TASK TO COMPLETE:
Output the entries below word for word, stopping once the line containing "wego, żywienia, psychologii" is done, and omit each picture.
===============
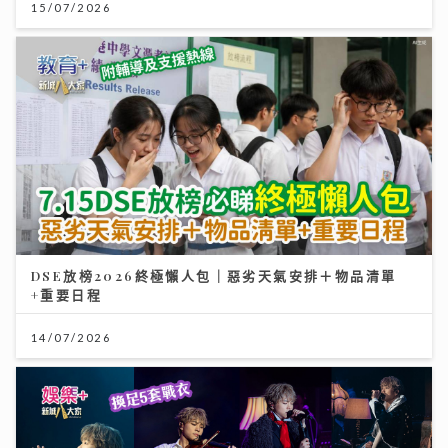
15/07/2026
DSE放榜2026終極懶人包｜惡劣天氣安排＋物品清單
+重要日程
14/07/2026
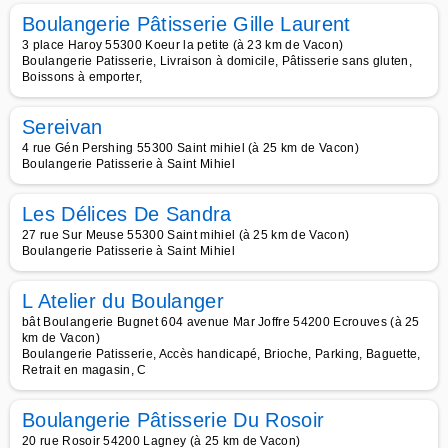
Boulangerie Pâtisserie Gille Laurent
3 place Haroy 55300 Koeur la petite (à 23 km de Vacon)
Boulangerie Patisserie, Livraison à domicile, Pâtisserie sans gluten,
Boissons à emporter,
Sereivan
4 rue Gén Pershing 55300 Saint mihiel (à 25 km de Vacon)
Boulangerie Patisserie à Saint Mihiel
Les Délices De Sandra
27 rue Sur Meuse 55300 Saint mihiel (à 25 km de Vacon)
Boulangerie Patisserie à Saint Mihiel
L Atelier du Boulanger
bât Boulangerie Bugnet 604 avenue Mar Joffre 54200 Ecrouves (à 25
km de Vacon)
Boulangerie Patisserie, Accès handicapé, Brioche, Parking, Baguette,
Retrait en magasin, C
Boulangerie Pâtisserie Du Rosoir
20 rue Rosoir 54200 Lagney (à 25 km de Vacon)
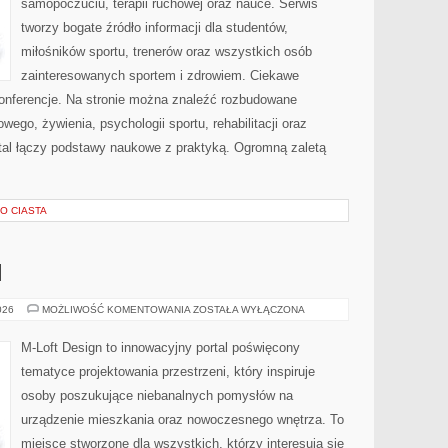
samopoczuciu, terapii ruchowej oraz nauce. Serwis
tworzy bogate źródło informacji dla studentów,
miłośników sportu, trenerów oraz wszystkich osób
zainteresowanych sportem i zdrowiem. Ciekawe
Konferencje. Na stronie można znaleźć rozbudowane
wego, żywienia, psychologii sportu, rehabilitacji oraz
tal łączy podstawy naukowe z praktyką. Ogromną zaletą
O CIASTA
I
MEBLE
026
MOŻLIWOŚĆ KOMENTOWANIA
ZOSTAŁA WYŁĄCZONA
I
DODATKI
M-Loft Design to innowacyjny portal poświęcony
tematyce projektowania przestrzeni, który inspiruje
osoby poszukujące niebanalnych pomysłów na
urządzenie mieszkania oraz nowoczesnego wnętrza. To
miejsce stworzone dla wszystkich, którzy interesują się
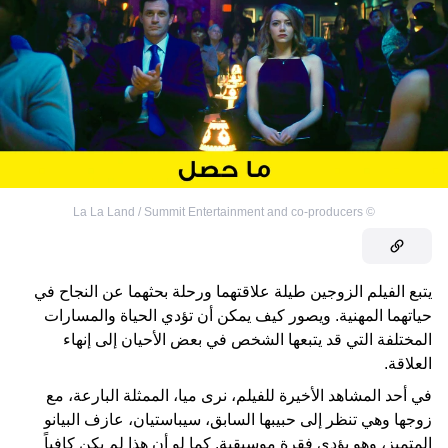
La La Land / Summit Entertainment and co-producers
©
يتبع الفيلم الزوجين طيلة علاقتهما ورحلة بحثهما عن النجاح في
حياتهما المهنية. ويصور كيف يمكن أن تؤدي الحياة والمسارات
المختلفة التي قد يتبعها الشخص في بعض الأحيان إلى إنهاء
العلاقة.
في أحد المشاهد الأخيرة للفيلم، نرى ميا، الممثلة البارعة، مع
زوجها وهي تنظر إلى حبيبها السابق، سيباستيان، عازف البيانو
المتميز، وهو يؤدي فقرة موسيقية. كما لو أن هذا لم يكن كافياً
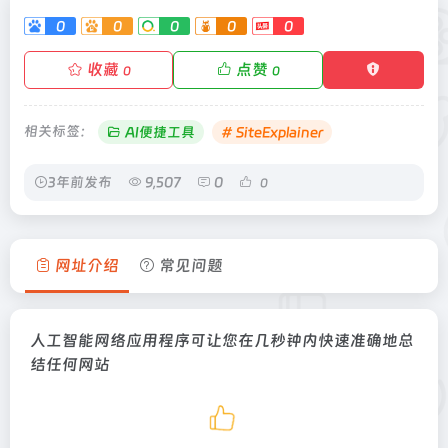
0
0
0
0
0
收藏
点赞
0
0
相关标签：
AI便捷工具
# SiteExplainer
3年前发布
9,507
0
0
网址介绍
常见问题
人工智能网络应用程序可让您在几秒钟内快速准确地总
结任何网站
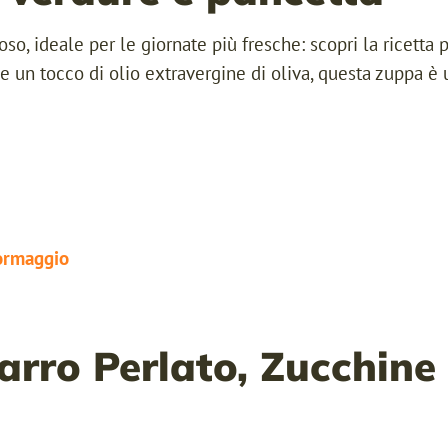
oso, ideale per le giornate più fresche: scopri la ricetta 
Remember me
e e un tocco di olio extravergine di oliva, questa zuppa è
Lost your password?
LOGIN
Register now.
Set up a free account today.
arro Perlato, Zucchin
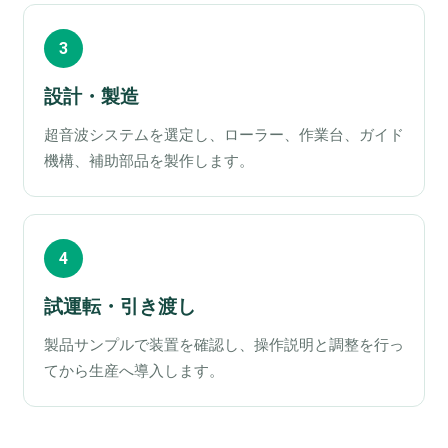
3
設計・製造
超音波システムを選定し、ローラー、作業台、ガイド
機構、補助部品を製作します。
4
試運転・引き渡し
製品サンプルで装置を確認し、操作説明と調整を行っ
てから生産へ導入します。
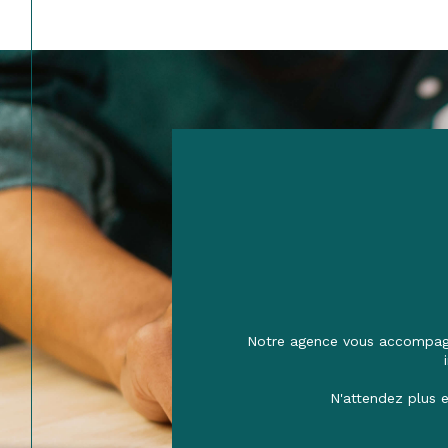
Notre agence vous accompagne
N'attendez plus e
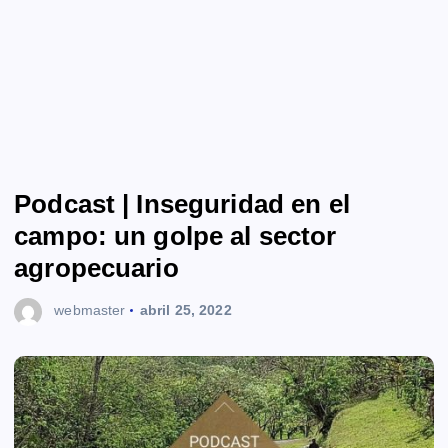
Podcast | Inseguridad en el
campo: un golpe al sector
agropecuario
webmaster
abril 25, 2022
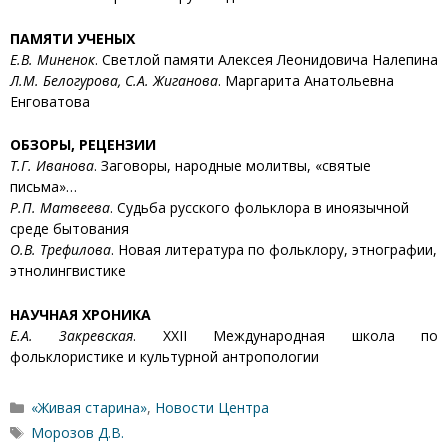
ПАМЯТИ УЧЕНЫХ
Е.В. Миненок
. Светлой памяти Алексея Леонидовича Налепина
Л.М. Белогурова, С.А. Жиганова
. Маргарита Анатольевна
Енговатова
ОБЗОРЫ, РЕЦЕНЗИИ
Т.Г. Иванова
. Заговоры, народные молитвы, «святые
письма»…
P.П. Матвеева
. Судьба русского фольклора в иноязычной
среде бытования
О.В. Трефилова
. Новая литература по фольклору, этнографии,
этнолингвистике
НАУЧНАЯ ХРОНИКА
Е.А. Закревская
. XXII Международная школа по
фольклористике и культурной антропологии
Рубрики
«Живая старина»
,
Новости Центра
Метки
Морозов Д.В.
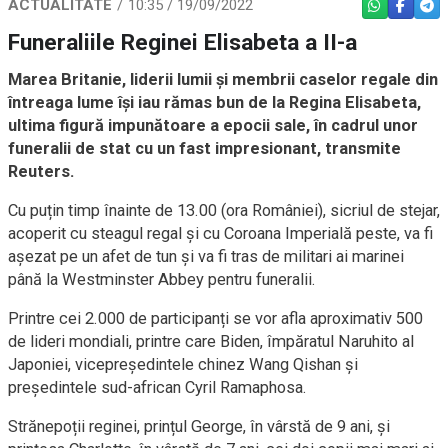
ACTUALITATE
10:35 / 19/09/2022
WHATSAPP
FACEBO
TEL
Funeraliile Reginei Elisabeta a II-a
Marea Britanie, liderii lumii și membrii caselor regale din
întreaga lume își iau rămas bun de la Regina Elisabeta,
ultima figură impunătoare a epocii sale, în cadrul unor
funeralii de stat cu un fast impresionant, transmite
Reuters.
Cu puțin timp înainte de 13.00 (ora României), sicriul de stejar,
acoperit cu steagul regal și cu Coroana Imperială peste, va fi
așezat pe un afet de tun și va fi tras de militari ai marinei
până la Westminster Abbey pentru funeralii.
Printre cei 2.000 de participanți se vor afla aproximativ 500
de lideri mondiali, printre care Biden, împăratul Naruhito al
Japoniei, vicepreședintele chinez Wang Qishan și
președintele sud-african Cyril Ramaphosa.
Strănepoții reginei, prințul George, în vârstă de 9 ani, și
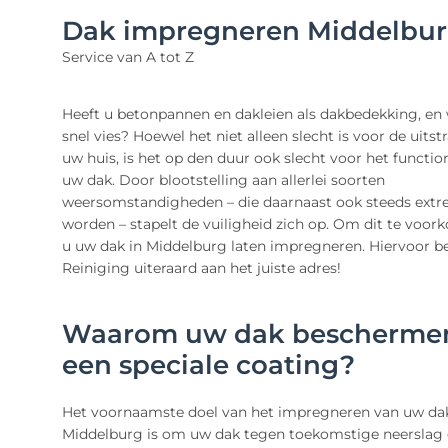
Dak impregneren Middelbu
Service van A tot Z
Heeft u betonpannen en dakleien als dakbedekking, en
snel vies? Hoewel het niet alleen slecht is voor de uitst
uw huis, is het op den duur ook slecht voor het functi
uw dak. Door blootstelling aan allerlei soorten
weersomstandigheden – die daarnaast ook steeds ext
worden – stapelt de vuiligheid zich op. Om dit te voor
u uw dak in Middelburg laten impregneren. Hiervoor be
Reiniging uiteraard aan het juiste adres!
Waarom uw dak bescherme
een speciale coating?
Het voornaamste doel van het impregneren van uw dak
Middelburg is om uw dak tegen toekomstige neerslag 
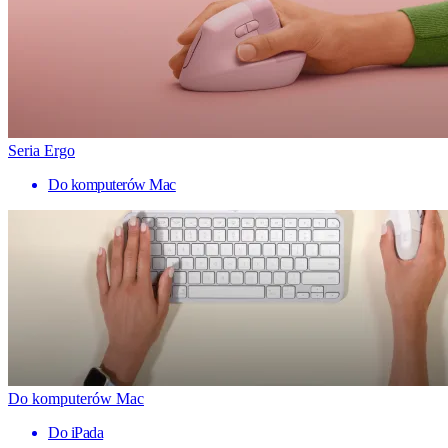
Seria Ergo
Do komputerów Mac
Do komputerów Mac
Do iPada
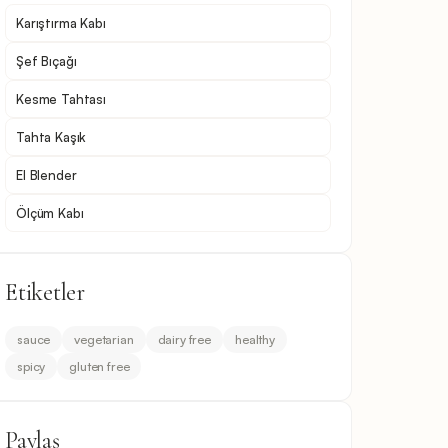
Karıştırma Kabı
Şef Bıçağı
Kesme Tahtası
Tahta Kaşık
El Blender
Ölçüm Kabı
Etiketler
sauce
vegetarian
dairy free
healthy
spicy
gluten free
Paylaş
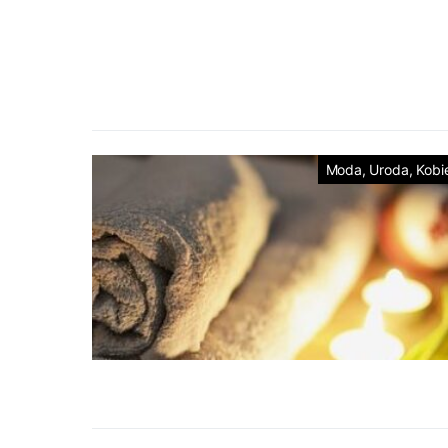
Moda, Uroda, Kobi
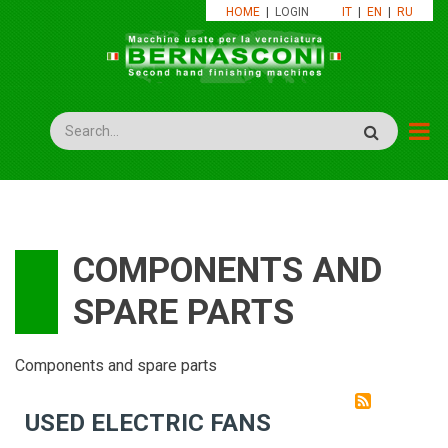
Skip
HOME
|
LOGIN
IT
|
EN
|
RU
to
main
content
Search
COMPONENTS AND
SPARE PARTS
Components and spare parts
USED ​​ELECTRIC FANS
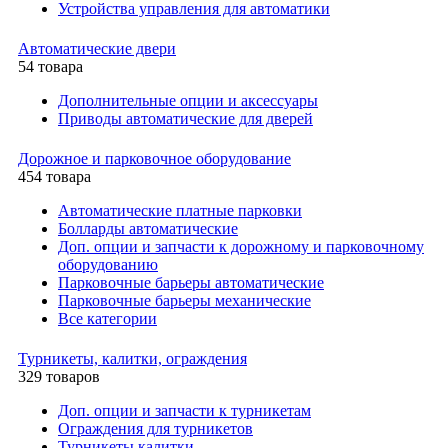
Устройства управления для автоматики
Автоматические двери
54 товара
Дополнительные опции и аксессуары
Приводы автоматические для дверей
Дорожное и парковочное оборудование
454 товара
Автоматические платные парковки
Болларды автоматические
Доп. опции и запчасти к дорожному и парковочному
оборудованию
Парковочные барьеры автоматические
Парковочные барьеры механические
Все категории
Турникеты, калитки, ограждения
329 товаров
Доп. опции и запчасти к турникетам
Ограждения для турникетов
Турникеты калитки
===============
ANSWER BOX:
15/07/2026
DSE放榜2026終極懶人包｜惡劣天氣安排＋物品清單
+重要日程
14/07/2026
Boulangerie Pâtisserie Gille Laurent
3 place Haroy 55300 Koeur la petite (à 23 km de Vacon)
Boulangerie Patisserie, Livraison à domicile, Pâtisserie sans gluten,
Boissons à emporter,
Sereivan
4 rue Gén Pershing 55300 Saint mihiel (à 25 km de Vacon)
Boulangerie Patisserie à Saint Mihiel
Les Délices De Sandra
27 rue Sur Meuse 55300 Saint mihiel (à 25 km de Vacon)
Boulangerie Patisserie à Saint Mihiel
L Atelier du Boulanger
bât Boulangerie Bugnet 604 avenue Mar Joffre 54200 Ecrouves (à 25
km de Vacon)
Boulangerie Patisserie, Accès handicapé, Brioche, Parking, Baguette,
Retrait en magasin, C
Boulangerie Pâtisserie Du Rosoir
20 rue Rosoir 54200 Lagney (à 25 km de Vacon)
samopoczuciu, terapii ruchowej oraz nauce. Serwis
tworzy bogate źródło informacji dla studentów,
miłośników sportu, trenerów oraz wszystkich osób
zainteresowanych sportem i zdrowiem. Ciekawe
Konferencje. Na stronie można znaleźć rozbudowane
wego, żywienia, psychologii sportu, rehabilitacji oraz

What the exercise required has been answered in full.